Sentir que, en cualquier momento, alguien se va a “dar cuenta” de que no eres tan competente como pareces ser, especialmente cuando no hay pruebas de que ese sea el caso.

Si te sientes identificado con alguna de estas sensaciones, no eres el único. El 62 % de los trabajadores del conocimiento de todo el mundo manifestaron haber experimentado el síndrome del impostor. 

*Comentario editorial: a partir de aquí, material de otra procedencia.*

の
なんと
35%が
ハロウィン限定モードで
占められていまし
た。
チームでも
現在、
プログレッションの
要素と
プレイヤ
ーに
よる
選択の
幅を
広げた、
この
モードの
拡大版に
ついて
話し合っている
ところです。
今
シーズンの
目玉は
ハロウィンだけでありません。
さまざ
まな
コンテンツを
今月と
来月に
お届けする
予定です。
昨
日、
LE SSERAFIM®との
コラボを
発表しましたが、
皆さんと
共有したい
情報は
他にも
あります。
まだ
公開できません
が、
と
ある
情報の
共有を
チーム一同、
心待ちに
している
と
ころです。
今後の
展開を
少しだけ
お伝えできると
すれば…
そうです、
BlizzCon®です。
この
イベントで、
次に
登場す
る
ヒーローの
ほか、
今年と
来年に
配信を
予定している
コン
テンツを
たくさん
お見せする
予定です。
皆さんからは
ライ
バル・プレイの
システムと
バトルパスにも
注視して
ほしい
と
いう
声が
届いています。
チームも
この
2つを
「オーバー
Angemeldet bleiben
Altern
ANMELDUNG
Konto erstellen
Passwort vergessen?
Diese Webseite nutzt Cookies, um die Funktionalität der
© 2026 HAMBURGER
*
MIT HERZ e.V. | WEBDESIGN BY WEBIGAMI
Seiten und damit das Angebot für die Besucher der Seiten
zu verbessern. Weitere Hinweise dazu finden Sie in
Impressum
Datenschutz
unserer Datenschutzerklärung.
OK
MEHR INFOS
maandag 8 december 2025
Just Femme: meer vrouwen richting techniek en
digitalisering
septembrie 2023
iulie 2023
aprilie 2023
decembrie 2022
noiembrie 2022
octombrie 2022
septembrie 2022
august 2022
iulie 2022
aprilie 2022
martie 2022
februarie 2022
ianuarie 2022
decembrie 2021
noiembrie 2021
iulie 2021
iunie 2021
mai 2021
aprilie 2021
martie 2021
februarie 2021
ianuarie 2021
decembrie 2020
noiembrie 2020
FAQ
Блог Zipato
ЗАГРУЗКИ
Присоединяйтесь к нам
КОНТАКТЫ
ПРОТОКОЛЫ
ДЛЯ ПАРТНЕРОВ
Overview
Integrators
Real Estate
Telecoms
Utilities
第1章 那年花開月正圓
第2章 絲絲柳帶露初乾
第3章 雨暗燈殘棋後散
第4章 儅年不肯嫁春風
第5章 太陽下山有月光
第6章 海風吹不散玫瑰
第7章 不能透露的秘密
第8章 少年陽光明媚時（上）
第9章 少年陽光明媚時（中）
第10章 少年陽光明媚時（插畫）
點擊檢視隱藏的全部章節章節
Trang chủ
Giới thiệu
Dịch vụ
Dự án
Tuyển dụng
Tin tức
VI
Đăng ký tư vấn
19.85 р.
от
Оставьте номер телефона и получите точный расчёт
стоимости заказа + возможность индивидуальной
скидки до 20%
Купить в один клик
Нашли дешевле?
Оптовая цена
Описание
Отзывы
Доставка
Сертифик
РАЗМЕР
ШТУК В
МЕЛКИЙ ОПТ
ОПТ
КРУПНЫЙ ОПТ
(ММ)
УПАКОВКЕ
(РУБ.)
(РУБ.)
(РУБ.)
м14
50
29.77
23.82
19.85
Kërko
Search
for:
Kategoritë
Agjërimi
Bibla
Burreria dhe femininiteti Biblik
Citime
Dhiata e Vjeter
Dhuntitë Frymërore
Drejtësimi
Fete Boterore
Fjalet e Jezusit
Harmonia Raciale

Los más propensos a padecerlo

Lo padecen especialmente personas que están en puestos de gran responsabilidad y, a menudo, personas con una carrera profesional de éxito.  Hay 5 tipologías o grupos de personas más propensas a padecer el síndrome:

Perfeccionistas: Las personas excesivamente perfeccionistas se imponen objetivos altos y muchas veces difíciles de cumplir. Nunca están satisfechas con el trabajo realizado porque consideran que siempre podrían hacerlo mejor.

Súper-humano: Cada vez trabajan más y más duro, sin poner límite.

Genio natural: Son aquellas personas que se imponen hacer bien sus tareas en el primer intento, rápidamente y de forma fluida. Cuando no suceden sienten que son farsantes.

Individualistas: Los individualistas no suelen pedir ayuda, consideran que es un síntoma de debilidad.

Expertos: Aquellos que creen que no han sido sinceros con sus capacidades y tienen miedo a ser descubiertos.